My art sustains me. The work provides an escape, nourishes my fretting brain and propels me to greater depth.

I am grateful for health and hope.

a studio visit

Anybody out there?

I’ve been watching the news a lot lately. Looking for hope, solutions and solace. I come away with anxiety instead. I enjoy an occasional good news story when I can find one. John Krasinski has started an instagram feed with his SomeGoodNews show that has lightened my spirits. I’ve finished two large jigsaw puzzles and I think that should be on every doctor’s prescription pad. Reading takes me away (I recommend Bridge of Clay by Markus Zusak and Underground Railroad by Colson Whitehead. I just started Adam Bede by George Eliot but I am not sure why) . Yet, I still fall into darkness when I think of the effect of this pandemic.

My life is relatively normal compared to many. I spend a lot of time in my studio. I call and write to friends and relatives to be sure they are still OK. We gather at zoom meetings to say I love you again and again. And I make art.

The pandemic has wormed its dirty little fingers into that work.

Contagion, 28”x28”, Paula Kovarik

Contagion, detail.

Building these masks has been a challenge. I have a mechanism inside that allows their tongues to wag. Still debating about their bodies.

The studio is full of diversions. But I am questioning the reasons to pursue them.
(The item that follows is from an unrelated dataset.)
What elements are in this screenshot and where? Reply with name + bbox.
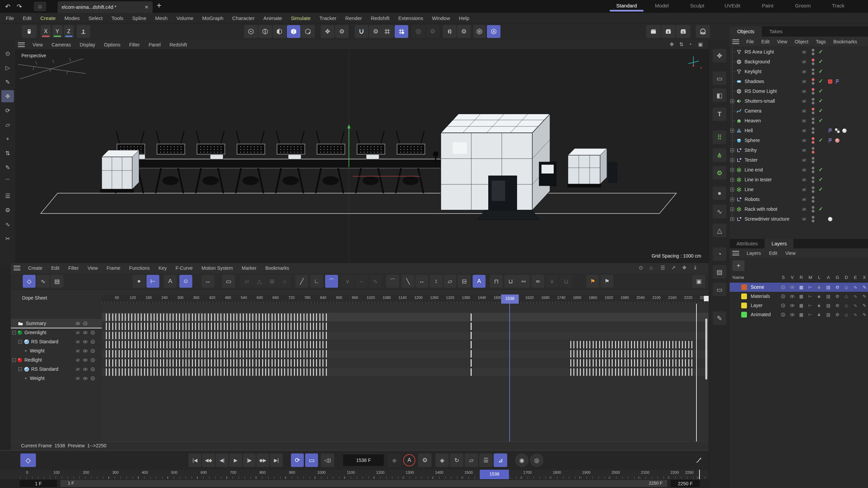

It is a bright and perfect Spring outside. The garden is ablaze in color. Noticing that is a daily gift—a major miracle that reminds me that life is abundant and thriving.

There really aren’t any words I can find to process this experience. I feel it on my skin. It streams in my ears. The distraction of worry seeps into my core. And life is beautiful and abundant and hopeful at the same time. How will these challenges change the way we live life from now on?

What are your strategies for coping?

May we all rejoice in small miracles and find the strength to fight large beasts.